EXERCISE DESCRIPTION ->
In the listing below, find the line with "(12.05% gespart)" and the line with "vorbehandelte Oberfläche sofort einsatzbereit". Repeat those two lines and all lines between them exactly.

SUPPLIED DATA ->
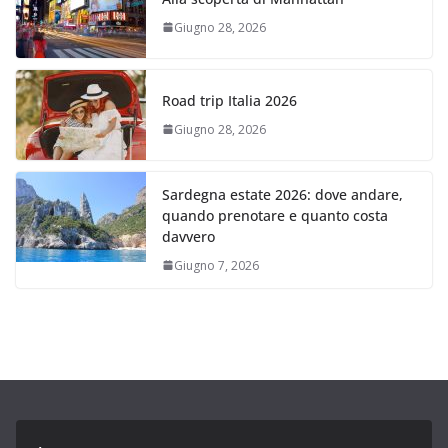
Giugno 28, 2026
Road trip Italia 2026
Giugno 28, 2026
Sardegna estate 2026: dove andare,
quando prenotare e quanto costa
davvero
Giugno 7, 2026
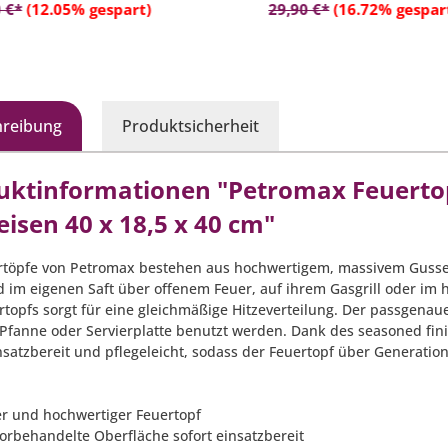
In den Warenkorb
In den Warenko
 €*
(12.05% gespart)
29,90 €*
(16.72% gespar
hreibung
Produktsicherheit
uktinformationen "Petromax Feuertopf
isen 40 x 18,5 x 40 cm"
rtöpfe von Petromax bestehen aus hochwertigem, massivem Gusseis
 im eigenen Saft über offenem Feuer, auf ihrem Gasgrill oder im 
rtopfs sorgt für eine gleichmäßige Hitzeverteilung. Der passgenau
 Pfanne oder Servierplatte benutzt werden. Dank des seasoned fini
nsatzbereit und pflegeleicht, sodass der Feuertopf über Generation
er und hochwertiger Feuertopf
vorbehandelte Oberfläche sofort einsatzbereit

--

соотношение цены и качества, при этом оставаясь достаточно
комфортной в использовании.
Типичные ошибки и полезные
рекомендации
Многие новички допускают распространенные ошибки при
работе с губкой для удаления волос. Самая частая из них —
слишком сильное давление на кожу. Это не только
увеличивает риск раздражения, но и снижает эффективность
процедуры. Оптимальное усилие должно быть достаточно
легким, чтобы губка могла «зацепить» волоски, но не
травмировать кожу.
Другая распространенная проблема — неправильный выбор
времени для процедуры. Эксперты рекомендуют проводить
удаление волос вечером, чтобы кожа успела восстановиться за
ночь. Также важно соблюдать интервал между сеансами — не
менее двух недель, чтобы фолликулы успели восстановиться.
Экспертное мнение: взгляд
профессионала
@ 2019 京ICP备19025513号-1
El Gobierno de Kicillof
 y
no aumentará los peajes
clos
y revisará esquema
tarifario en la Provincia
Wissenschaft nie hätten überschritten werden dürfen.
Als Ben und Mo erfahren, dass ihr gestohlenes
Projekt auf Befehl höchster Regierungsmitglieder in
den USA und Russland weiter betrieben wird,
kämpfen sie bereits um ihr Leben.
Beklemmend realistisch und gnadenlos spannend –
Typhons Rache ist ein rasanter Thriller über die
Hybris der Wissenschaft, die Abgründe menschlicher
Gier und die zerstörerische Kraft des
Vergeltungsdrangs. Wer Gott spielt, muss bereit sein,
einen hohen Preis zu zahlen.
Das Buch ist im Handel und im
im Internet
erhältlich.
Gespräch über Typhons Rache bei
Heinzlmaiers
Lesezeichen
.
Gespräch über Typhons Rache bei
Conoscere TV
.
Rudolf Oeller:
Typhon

...

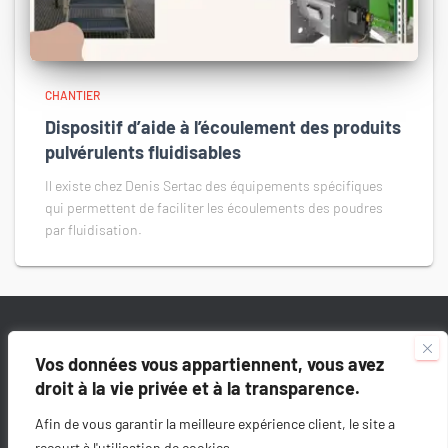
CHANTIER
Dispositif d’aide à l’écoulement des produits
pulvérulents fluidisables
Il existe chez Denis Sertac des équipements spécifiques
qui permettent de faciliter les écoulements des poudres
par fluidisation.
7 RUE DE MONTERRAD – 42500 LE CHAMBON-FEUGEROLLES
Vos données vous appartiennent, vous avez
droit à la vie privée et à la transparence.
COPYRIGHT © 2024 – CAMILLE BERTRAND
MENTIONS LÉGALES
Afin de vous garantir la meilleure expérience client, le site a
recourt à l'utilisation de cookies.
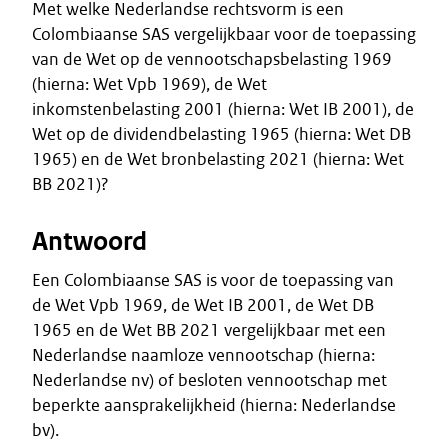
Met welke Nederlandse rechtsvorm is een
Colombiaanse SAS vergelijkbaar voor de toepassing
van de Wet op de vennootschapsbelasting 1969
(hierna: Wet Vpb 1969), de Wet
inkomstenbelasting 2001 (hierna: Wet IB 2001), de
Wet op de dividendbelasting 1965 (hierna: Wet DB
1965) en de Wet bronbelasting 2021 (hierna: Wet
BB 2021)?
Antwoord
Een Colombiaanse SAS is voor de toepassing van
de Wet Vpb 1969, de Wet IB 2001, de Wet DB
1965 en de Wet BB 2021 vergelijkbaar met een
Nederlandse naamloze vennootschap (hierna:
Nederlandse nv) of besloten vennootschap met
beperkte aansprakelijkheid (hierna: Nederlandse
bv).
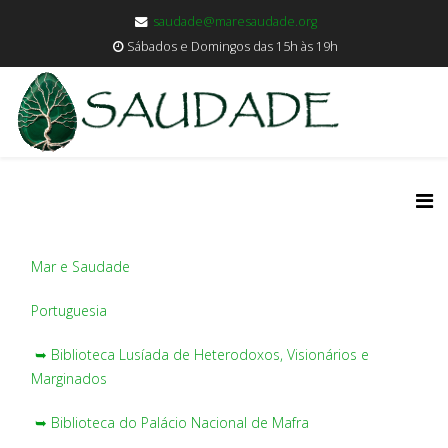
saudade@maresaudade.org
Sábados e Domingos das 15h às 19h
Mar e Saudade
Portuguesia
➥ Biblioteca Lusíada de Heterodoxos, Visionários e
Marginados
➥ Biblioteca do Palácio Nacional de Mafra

OUTPUT OF THE EXERCISE ->
(12.05% gespart)
29,90 €*
(16.72% gespar
hreibung
Produktsicherheit
uktinformationen "Petromax Feuertopf
isen 40 x 18,5 x 40 cm"
rtöpfe von Petromax bestehen aus hochwertigem, massivem Gusseis
 im eigenen Saft über offenem Feuer, auf ihrem Gasgrill oder im 
rtopfs sorgt für eine gleichmäßige Hitzeverteilung. Der passgenau
 Pfanne oder Servierplatte benutzt werden. Dank des seasoned fini
nsatzbereit und pflegeleicht, sodass der Feuertopf über Generation
er und hochwertiger Feuertopf
vorbehandelte Oberfläche sofort einsatzbereit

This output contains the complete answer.